Les obstacles à la construction d’éoliennes

Publiéenovembre 27, 2020ParEnergie eolienne by Gree

La Suisse a des objectifs ambitieux en matière d’environnement et de transition énergétique. Ceux-ci impliquent la construction de parcs éoliens, pour l’heure indispensables à l’abandon progressif des énergies fossiles et à la sortie du nucléaire. Or, dans les faits, la plupart des projets sont à l’arrêt, et la situation n’a que peu évolué au cours des dernières années. Comment expliquer ce décalage ?

Les procédures pour faire aboutir un projet de ce type durent entre 10 et 25 ans : un délai largement supérieur à ceux en vigueur chez nos voisins, qui affichent de meilleurs résultats en matière d’éolien.

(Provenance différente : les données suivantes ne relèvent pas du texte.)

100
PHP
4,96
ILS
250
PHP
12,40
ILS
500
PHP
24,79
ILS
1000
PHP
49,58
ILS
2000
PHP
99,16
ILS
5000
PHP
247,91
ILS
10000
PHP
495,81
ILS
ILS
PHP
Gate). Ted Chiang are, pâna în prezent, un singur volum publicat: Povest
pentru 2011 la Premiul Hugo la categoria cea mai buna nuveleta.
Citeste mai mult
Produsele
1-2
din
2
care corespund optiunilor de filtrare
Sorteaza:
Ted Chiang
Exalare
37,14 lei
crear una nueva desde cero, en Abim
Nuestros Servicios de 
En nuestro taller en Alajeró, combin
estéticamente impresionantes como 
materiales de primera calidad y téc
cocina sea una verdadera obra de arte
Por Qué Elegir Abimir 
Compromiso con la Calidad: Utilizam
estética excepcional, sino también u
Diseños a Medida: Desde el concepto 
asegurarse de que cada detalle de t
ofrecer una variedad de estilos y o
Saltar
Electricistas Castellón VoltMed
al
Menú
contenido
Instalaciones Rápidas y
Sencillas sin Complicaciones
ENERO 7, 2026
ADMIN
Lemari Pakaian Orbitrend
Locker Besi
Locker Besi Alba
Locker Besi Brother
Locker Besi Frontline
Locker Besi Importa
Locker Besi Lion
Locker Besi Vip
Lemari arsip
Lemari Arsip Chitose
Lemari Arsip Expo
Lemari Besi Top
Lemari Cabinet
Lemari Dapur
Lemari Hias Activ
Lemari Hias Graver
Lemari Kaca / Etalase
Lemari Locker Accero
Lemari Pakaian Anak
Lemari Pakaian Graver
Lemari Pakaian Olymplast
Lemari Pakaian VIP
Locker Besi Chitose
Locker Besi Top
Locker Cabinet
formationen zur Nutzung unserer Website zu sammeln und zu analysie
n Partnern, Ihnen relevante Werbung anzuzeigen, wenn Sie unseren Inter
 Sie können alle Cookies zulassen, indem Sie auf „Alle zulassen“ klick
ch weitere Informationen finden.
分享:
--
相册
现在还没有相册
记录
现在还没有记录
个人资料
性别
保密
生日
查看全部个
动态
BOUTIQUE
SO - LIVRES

Certaines voix évoquent un véritable parcours du combattant pour les développeurs.

Comme toute construction, les parcs éoliens doivent suivre un processus d’approbation. En premier lieu, la Confédération édicte le cadre général et fixe les objectifs. Les cantons se basent sur ces recommandations pour définir les zones propices à l’installation d’un parc. Enfin, les communes concernées par d’éventuelles implantations s’occupent de formuler leurs exigences et décident de délivrer, ou non, un plan de zone et un permis de construire. Le plus souvent, cette dernière étape inclut la consultation des habitants par le biais d’une votation communale.

Cependant, avant même d’être envisagés, les projets éoliens sont passés au crible selon une myriade de critères comme la vitesse du vent dans la zone concernée, l’accessibilité, les raccordements électriques, etc. Ils font également l’objet de nombreuses études évaluant leur impact sur l’environnement et la population : paysage alentour, patrimoine bâti et culturel, émissions sonores, ombres, milieux naturels, flore et faune, type de sol, présence de forêts, d’oiseaux migrateurs, de chauve-souris, d’eau souterraine… Les exigences sont drastiques, afin de s’assurer de préserver la biodiversité, d’une bonne intégration des éoliennes dans le paysage et de protéger le bien-être des habitants alentours.

Une check-list contraignante qui est pourtant loin de garantir la réalisation d’un parc, quand bien même les habitants de la commune se seraient prononcés favorablement. En effet, à plusieurs moments du processus, les particuliers ou associations ont la possibilité de déposer des recours. Ceux-ci sont examinés à l’échelon cantonal et, en cas de rejet, il est possible de contester l’arbitrage. L’affaire est alors portée devant le Tribunal fédéral. Ces démarches, même lorsqu’elles n’aboutissent pas, peuvent bloquer les projets et les retarder de plusieurs années, alors même que tous les éléments sont réunis pour obtenir un feu vert.

Ce processus pour le moins laborieux a pour but d’aboutir à la décision la plus juste possible. L’intérêt général est d’augmenter la part d’énergie renouvelable dans le mix énergétique suisse tout en faisant une pesée des intérêts d’utilisation et de protection en présence. Cet équilibre est difficile à atteindre : pour l’heure, il apparaît que les freins à la construction d’éoliennes sont trop nombreux, d’où le retard considérable que la Suisse accumule face à ses objectifs. Dans certains cas, on accuse même les opposants de « jouer la montre » en déposant des recours qui bloquent les constructions durant de longues années.

Heureusement, le cadre légal qui régit les constructions d’éoliennes est en constante évolution, et l’examen des recours est appelé à gagner en rapidité à mesure que des jurisprudences sont établies. De plus, le Conseil fédéral planche sur des mesures visant à raccourcir le temps nécessaire à l’obtention d’un permis de construire. En effet, si la situation actuelle devait perdurer, la Stratégie énergétique 2050 n’aurait que peu de chances de se concrétiser.